“PHOTOGRAPHS and memories, Christmas cards you sent to me, all that I have are these, to remember you,” thus goes the song of the late folk singer, Jim Croce.
This may be so “burgis” to the grieving patriots and ‘national democrats’ (NDs) all over the land, but those lines probably best describe the mixed feelings I have these days over the passing of CPP spokesman, Gregorio “Ka Roger” Rosal.
The CPP, on Sunday, finally confirmed that Ka Roger, aged 64, had died by heart attack last June 22 inside an undisclosed guerrilla zone.
That we spent some good times and memorable days together are indeed borne by those photographs I managed to save, the risks to life and limb, notwithstanding.
There were Christmas cards too that he and the other “boss tsip” of the STRPC regularly sent to me over the years coinciding with the CPP anniversary every December 26. As for the memories, below are a few of them that I am sharing with you, dear readers.
Our first “group photo” (with two other reporters whom I brought along with me) was taken in 1990 during an interview at their lair in the Sierra Madre, between the boundary of Laguna and Quezon.
Aber, kasamang JP Lopez ng Malaya, over two decades have passed, yet that “photo ops” was still fresh in my mind.
Sa sobrang tuwa kasi ng isang reporter na makunan ng litrato kasama si Ka Roger, nadapa, at ’yung dulo ng hawak niyang AK-47, na “props” sa litrato, tumama sa gulugod ni Ka Roger! ’Yun ang paliwanag kung bakit “mapakla” ang ngiti ni “Tatang” sa litrato — dahil sa tinitiis na sakit, hahaha!
The next decade, between 2000 and 2006, I probably visited him about 20 times, the longest one in December 2005 when I stayed for about a week to celebrate the New Year with him and other “comrades.” Naturally, these visits resulted into more photographs and more memories.
If this is a record of sorts for the most number of visits to Ka Roger by any journalist, I cannot say.
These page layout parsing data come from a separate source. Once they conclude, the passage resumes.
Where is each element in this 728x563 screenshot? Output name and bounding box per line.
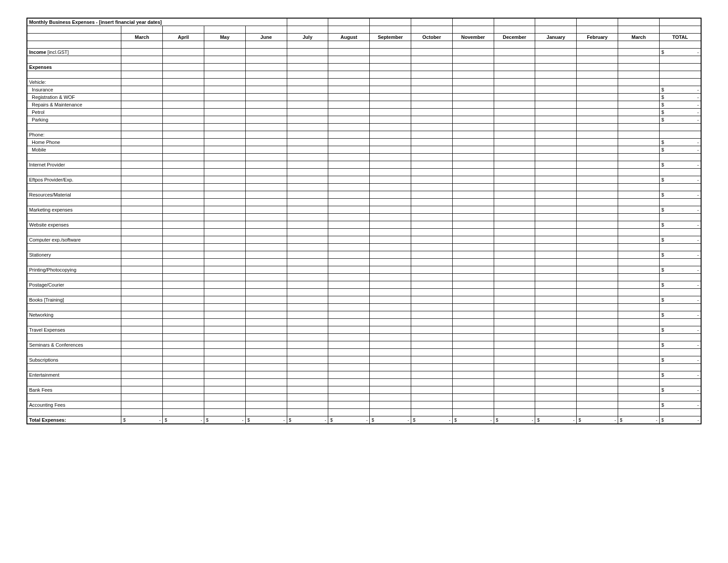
data-cell[interactable]	[577, 221, 618, 229]
data-cell[interactable]	[287, 326, 328, 334]
data-cell[interactable]	[204, 116, 245, 124]
data-cell[interactable]	[245, 191, 287, 199]
data-cell[interactable]	[163, 371, 204, 379]
data-cell[interactable]	[618, 109, 660, 116]
data-cell[interactable]	[121, 296, 163, 304]
data-cell[interactable]	[245, 311, 287, 319]
data-cell[interactable]	[204, 101, 245, 109]
data-cell[interactable]	[411, 94, 453, 101]
data-cell[interactable]	[163, 341, 204, 349]
data-cell[interactable]	[577, 49, 618, 56]
data-cell[interactable]	[618, 49, 660, 56]
data-cell[interactable]	[287, 146, 328, 154]
data-cell[interactable]	[245, 236, 287, 244]
data-cell[interactable]	[452, 281, 494, 289]
data-cell[interactable]	[494, 101, 535, 109]
data-cell[interactable]	[328, 116, 370, 124]
data-cell[interactable]	[121, 101, 163, 109]
data-cell[interactable]	[535, 401, 577, 409]
data-cell[interactable]	[328, 326, 370, 334]
data-cell[interactable]	[370, 251, 411, 259]
data-cell[interactable]	[577, 206, 618, 214]
data-cell[interactable]	[163, 191, 204, 199]
data-cell[interactable]	[245, 266, 287, 274]
data-cell[interactable]	[494, 311, 535, 319]
data-cell[interactable]	[328, 49, 370, 56]
data-cell[interactable]	[121, 221, 163, 229]
data-cell[interactable]	[618, 251, 660, 259]
data-cell[interactable]	[535, 236, 577, 244]
data-cell[interactable]	[535, 86, 577, 94]
data-cell[interactable]	[494, 86, 535, 94]
data-cell[interactable]	[535, 176, 577, 184]
data-cell[interactable]	[204, 341, 245, 349]
data-cell[interactable]	[163, 86, 204, 94]
data-cell[interactable]	[618, 341, 660, 349]
data-cell[interactable]	[577, 109, 618, 116]
data-cell[interactable]	[121, 236, 163, 244]
data-cell[interactable]	[328, 236, 370, 244]
data-cell[interactable]	[411, 146, 453, 154]
data-cell[interactable]	[494, 281, 535, 289]
data-cell[interactable]	[411, 401, 453, 409]
data-cell[interactable]	[411, 266, 453, 274]
data-cell[interactable]	[370, 146, 411, 154]
data-cell[interactable]	[245, 161, 287, 169]
data-cell[interactable]	[577, 401, 618, 409]
data-cell[interactable]	[245, 281, 287, 289]
data-cell[interactable]	[121, 266, 163, 274]
data-cell[interactable]	[452, 401, 494, 409]
data-cell[interactable]	[370, 86, 411, 94]
data-cell[interactable]	[535, 326, 577, 334]
data-cell[interactable]	[535, 341, 577, 349]
data-cell[interactable]	[287, 386, 328, 394]
data-cell[interactable]	[245, 49, 287, 56]
data-cell[interactable]	[577, 296, 618, 304]
data-cell[interactable]	[452, 296, 494, 304]
data-cell[interactable]	[452, 266, 494, 274]
data-cell[interactable]	[618, 86, 660, 94]
data-cell[interactable]	[577, 281, 618, 289]
data-cell[interactable]	[494, 371, 535, 379]
data-cell[interactable]	[204, 236, 245, 244]
data-cell[interactable]	[577, 94, 618, 101]
data-cell[interactable]	[328, 191, 370, 199]
data-cell[interactable]	[287, 221, 328, 229]
data-cell[interactable]	[121, 109, 163, 116]
data-cell[interactable]	[494, 176, 535, 184]
data-cell[interactable]	[204, 94, 245, 101]
data-cell[interactable]	[411, 86, 453, 94]
data-cell[interactable]	[535, 161, 577, 169]
data-cell[interactable]	[370, 401, 411, 409]
data-cell[interactable]	[328, 109, 370, 116]
data-cell[interactable]	[577, 326, 618, 334]
data-cell[interactable]	[494, 356, 535, 364]
data-cell[interactable]	[535, 109, 577, 116]
data-cell[interactable]	[618, 206, 660, 214]
data-cell[interactable]	[411, 311, 453, 319]
data-cell[interactable]	[618, 296, 660, 304]
data-cell[interactable]	[411, 371, 453, 379]
data-cell[interactable]	[577, 311, 618, 319]
data-cell[interactable]	[245, 86, 287, 94]
data-cell[interactable]	[163, 266, 204, 274]
data-cell[interactable]	[494, 326, 535, 334]
data-cell[interactable]	[163, 94, 204, 101]
data-cell[interactable]	[204, 139, 245, 146]
data-cell[interactable]	[411, 281, 453, 289]
data-cell[interactable]	[163, 146, 204, 154]
data-cell[interactable]	[163, 161, 204, 169]
data-cell[interactable]	[245, 371, 287, 379]
data-cell[interactable]	[411, 206, 453, 214]
data-cell[interactable]	[121, 371, 163, 379]
data-cell[interactable]	[452, 139, 494, 146]
data-cell[interactable]	[411, 296, 453, 304]
data-cell[interactable]	[328, 206, 370, 214]
data-cell[interactable]	[287, 101, 328, 109]
data-cell[interactable]	[577, 139, 618, 146]
data-cell[interactable]	[411, 176, 453, 184]
data-cell[interactable]	[452, 146, 494, 154]
data-cell[interactable]	[204, 281, 245, 289]
data-cell[interactable]	[452, 371, 494, 379]
data-cell[interactable]	[577, 236, 618, 244]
Admittedly though, I enjoyed the news scoop and the thrill that always go with that sort of once-in-a-lifetime opportunity and adventure.
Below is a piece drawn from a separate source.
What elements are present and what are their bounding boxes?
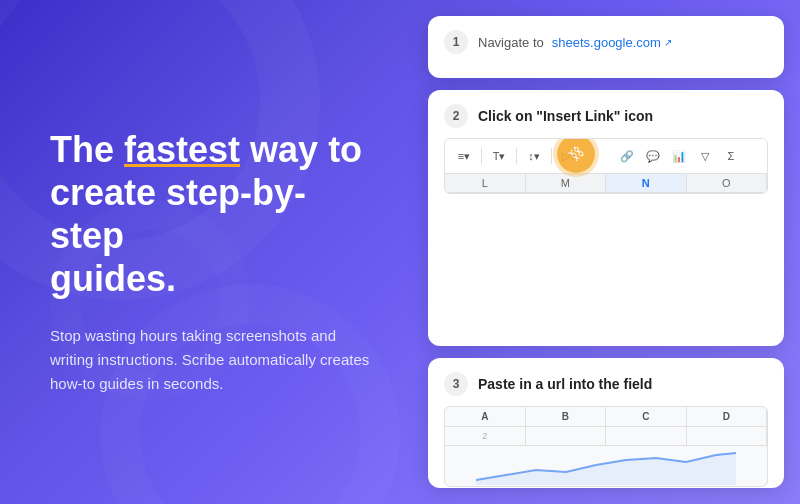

To spend times with the country’s most wanted man is an experience that also gives one a better insight as to why ordinary people like him finally found the courage to take up arms and challenge the combined might of the government and U.S. Imperialism.
Ka Roger never finished college although he briefly studied at the Guzman Institute in Quiapo, so he told me. Yet, there was never any doubt his effectiveness as a spokesman and as “poster boy” of the Philippine communist revolution.
He was always abreast with the news, showbiz “tsismis” included. Always slung over his shoulder was a portable radio transceiver so he can always monitor the news, 24/7.
I even gifted him with a similar Sony portable radio when his own broke down. Heck, he never told me the small, 5-band radio would cost me some P8,000!
Among the witty remarks of Ka Roger that I remember he uttered was sometime in 2003 when I asked him why the NPA is only blowing up the cell sites of Globe Philippines over its refusal to pay “revolutionary tax.” He said: “Hindi kasi sila ‘smart!’ Hehehe!
Several days after my last visit to him in January 2006, he called me up to say that his beloved mother finally died. “Ka Paul, namatay na ang nanay ko,” he sadly informed me.
“Ganun ba, bosing, condolence… maghihiganti ba tayo,” I asked.
“Hindi! Sa sakit siya namatay,” he corrected. He then inquired if I could go to their house in Ibaan, Batangas, to pay my respect and to check on his family.
I readily agreed, taking along with me the flowers and cans of biscuits sent by then Calabarzon regional police chief of staff, Aaron Deocares Fidel. “It’s the least we can do to express our condolence and sympathy,” Fidel said when I passed by the regional police camp on my way to Ibaan.
Afterwards, Ka Roger called me up again. “Anong balita? Kumusta sa bahay?” he inquired. “Ayos naman bosing, may nakilala ako ‘dun, magandang bata.”
“Talaga? Sinong kamukha, kamukha ng tatay ano?” To which I replied jokingly: “Bosing, kamukha siyempre ng nanay! Isipin mo naman kung naging kamukha ng tatay, kawawa ‘yung bata, hahaha!”
That’s how human and “ordinary” Ka Roger was. In the flesh, he was just like anyone of us, cracking jokes, worrying about his family.
And yet, he is more than anyone of us. For only those who have principles made of solid steel and who have found the inner calm to sacrifice everything they have in life for the sake of a greater calling — social emancipation — can behave that way.
I could go on and on but for now, I again pay my respect to Ka Roger, an ordinary man who ended up living a truly extraordinary life.
Tuloy ang laban para sa isang tunay na malaya at masaganang Pilipinas!